Le Bon, la Brute et le Truand!

- french decision making helen pellerin situational awareness Mar 28, 2020

Québec, Canada, l’hiver! Un couple de sportifs se dirigeait de Québec vers le Parc National des Monts-Valin, un paradis pour la raquette. Ils suivaient les indications de leur GPS - Global Positioning System - jusqu'à ce que leur voiture se coince dans la neige… beaucoup de neige. Ils tentent alors de dégager la voiture en pelletant, mais c’est peine perdue… la voiture s’enlise de plus en plus… Ils sont coincés dans une piste de motoneige! Comment cela a-t-il pu arriver? Pourtant, ils suivaient strictement les indications du GPS!

 

En fait, c’est peut-être la raison… ils suivaient strictement les indications du GPS. Ils se fiaient à leur outil de géolocalisation à 100%, sans se questionner… pire… sans réfléchir. Lorsque l'indication fut de tourner à gauche, ils ont fait confiance au GPS et ont obéi. Ils n'ont pas remarqué les changements dans la chaussée qui devenait complètement recouverte de neige, ni les poteaux rouges et bleus qui étaient apparus sur les côtés de la route depuis les 3 derniers kilomètres, délimitant la piste de motoneige. Lorsqu’ils ont réalisé la situation précaire dans laquelle ils étaient, ils ont voulu appeler à l’aide, mais dans cette région, il leur a fallu un peu plus de 2 heures de marche afin d’obtenir un signal cellulaire. Il a ensuite fallu 10 heures de plus pour les sortir de là… avec l'aide d'une équipe de motoneigistes et d'une surfaceuse. S'agissait-il du premier événement du genre? Malheureusement non. Un hiver sur deux, un événement similaire est relayé par les médias. Mais pourquoi donc? Quelle est la raison de ces événements improbables?

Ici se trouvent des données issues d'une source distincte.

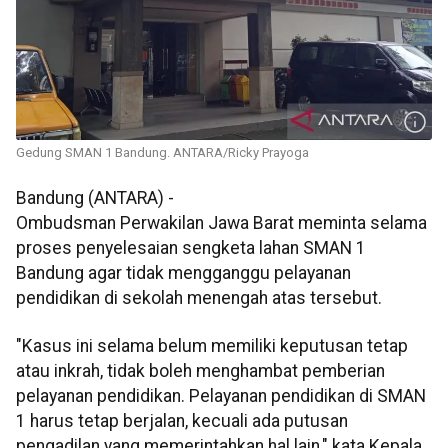
Gedung SMAN 1 Bandung. ANTARA/Ricky Prayoga
Bandung (ANTARA) -
Ombudsman Perwakilan Jawa Barat meminta selama
proses penyelesaian sengketa lahan SMAN 1
Bandung agar tidak mengganggu pelayanan
pendidikan di sekolah menengah atas tersebut.
"Kasus ini selama belum memiliki keputusan tetap
atau inkrah, tidak boleh menghambat pemberian
pelayanan pendidikan. Pelayanan pendidikan di SMAN
1 harus tetap berjalan, kecuali ada putusan
pengadilan yang memerintahkan hal lain," kata Kepala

La réponse à cette question est ‘’l’automatisation’’. L'automatisation et la confiance qu’on lui porte. L'automatisation est la technologie par laquelle un processus ou une procédure est effectuée avec une assistance humaine minimale. L'automatisation est d'une grande utilité. Elle nous permet d'effectuer des tâches avec moins d'effort, en moins de temps, avec un degré de qualité, d'exactitude et de précision plus élevé et avec moins d'erreurs. Que pourrions-nous demander de plus? Malheureusement, cela a aussi un coût: l'absence de la nécessité pour l'humain d'être conscient de son environnement et l'absence de la nécessité de comprendre les principes sous-jacents au bon fonctionnement de l’outil technologique. Et si nous tombons dans ces pièges, les conséquences peuvent être majeures. L'automatisation se traduit trop souvent par un arrêt de surveillance. Nous arrêtons d’enregistrer les nouvelles informations provenant de l'environnement, ce qui signifie que nous arrêtons de construire des modèles mentaux. Nous arrêtons d’apprendre activement. Nous devenons dépendants de la technologie. Nous ne remettons pas en question l’outil et nous lui obéissons aveuglément. De plus, si l'aide ou l'outil automatisé tombe en panne, nous ne sommes pas en mesure de compenser sa perte. Plus nous sommes habitués à travailler avec un équipement automatisé, moins nous sommes prêts à travailler sans lui à pied levé.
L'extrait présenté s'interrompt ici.